Dr. Stacie Bering: Heart failure or not, exercise still a necessity for healthy life
I suppose we doctors begin to sound like broken records. We’re always telling our patients to exercise. In particular, we push aerobic exercise, like we think it’s the cure for everything, and it darned near is. Aerobic exercise strengthens your heart, your lungs and your muscles and releases those endorphins, producing a legal, drug-free high.
Even when a person has a damaged heart, one that doesn’t work as well as it should, we push aerobic exercise. When, you might ask, does a person get a break from our incessant nagging? You’d think a failing heart would be excuse enough, but not according to research reported in this month’s Journal of the American College of Cardiology.
Nearly 5 million Americans suffer from chronic heart failure. Each year, 400,000 more are added to the list. Heart failure doesn’t mean the heart has literally failed, or stopped beating.

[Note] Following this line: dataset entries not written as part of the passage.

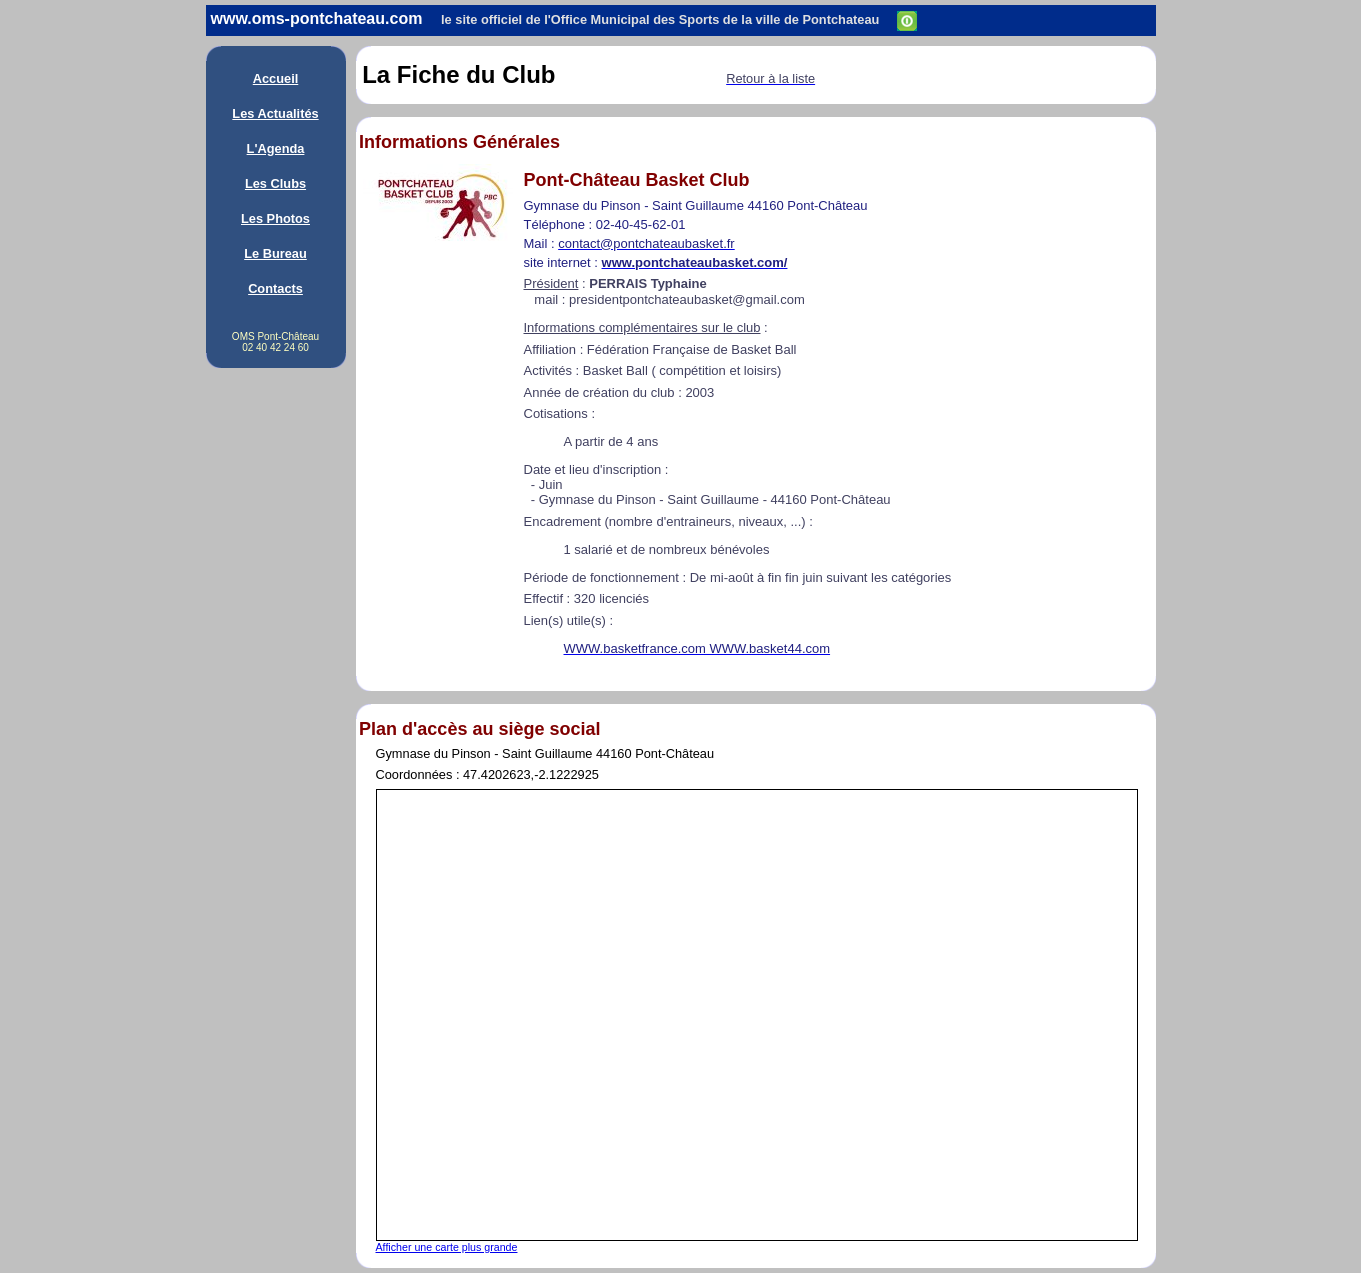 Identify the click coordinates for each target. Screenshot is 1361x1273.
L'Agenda (276, 148)
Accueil (276, 78)
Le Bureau (275, 253)
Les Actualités (275, 113)
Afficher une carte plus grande (447, 1247)
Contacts (275, 288)
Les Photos (275, 218)
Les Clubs (275, 183)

Rather, it means the heart can’t muster all the strength it needs to keep up with the body’s demand for fresh, oxygen-rich blood. This can come about from a heart attack that has damaged some of the heart muscle, from blocked coronary arteries, from a damaged heart valve or from chronic high blood pressure.

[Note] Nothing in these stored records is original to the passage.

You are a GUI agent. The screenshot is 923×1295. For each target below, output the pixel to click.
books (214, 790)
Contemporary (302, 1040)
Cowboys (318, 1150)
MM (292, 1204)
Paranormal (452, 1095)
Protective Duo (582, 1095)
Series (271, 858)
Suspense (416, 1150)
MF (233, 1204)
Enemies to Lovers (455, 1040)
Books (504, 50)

A person suffering from heart failure has shortness of breath when she exerts herself. This may progress to shortness of breath even at rest, and waking up in the middle of the night gasping for air.

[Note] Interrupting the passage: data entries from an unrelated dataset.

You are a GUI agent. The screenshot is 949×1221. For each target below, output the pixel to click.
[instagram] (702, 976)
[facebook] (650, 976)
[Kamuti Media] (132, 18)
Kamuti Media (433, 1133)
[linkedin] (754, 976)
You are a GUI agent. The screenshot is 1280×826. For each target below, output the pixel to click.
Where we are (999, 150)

She may have to urinate frequently at night and have trouble lying down in bed because of severe shortness of breath. She may have swelling in her ankles.
When the heart is overloaded, it produces chemicals called neurohormones to help out. One of these chemicals, B-type natriurertic peptide, or BNP, is used as a marker for heart failure.
BNP and the other neurohormones are helpful in the early stages of heart failure: They allow the heart to keep pumping blood to meet the body’s needs. But in the long run, this “neurohormonal imbalance” leads to further heart muscle damage, abnormal heart rhythms, and increased symptoms of shortness of breath and fatigue.
Patients with high levels of BNP are known to have higher death rates. Drug treatments may lower the BNP levels, but not enough.
Here’s where the exercise comes in. We know that a carefully structured aerobic exercise program can decrease symptoms of shortness of breath and fatigue. It makes the heart pump more effectively and improves the cardiac patient’s quality of life.
Does exercise have any effect on neurohormone levels?
Those researchers I mentioned earlier wanted to know what, if any, those effects might be. They followed two groups of cardiac patients for nine months.
One group participated in a training program on an exercise bike three times a week for 30 minutes a session. Their workload was adjusted as their performance improved.
The other group received standard heart failure treatment, but they had no exercise training.
The patients who completed the training improved their fitness, felt better and reported a better quality of life then the nonexercisers. They were able to function better than their nonexercising compatriots.
Those who worked out lowered their levels of three key neurohormones, including BNP, and it is this reversal, the researchers surmised, that led to the improvement in the patients’ symptoms. The key was adjusting the workload, since previous studies where the level of exercise stayed constant did not show the same decrease in neurohormones.
So the exercise accomplished what drugs alone could not: It lowered the levels of neurohormones and restored “neurohormonal balance.”
Following BNP levels may be a way for doctors to monitor the effects of long-term exercise training in their heart failure patients.
What the study doesn’t tell us is whether the decrease in neurohormones translates to increased longevity for patients with chronic heart failure.
There are ongoing studies looking at that question.
Just feeling better is reason enough to jump on the Exercycle. A longer life is icing on the cake.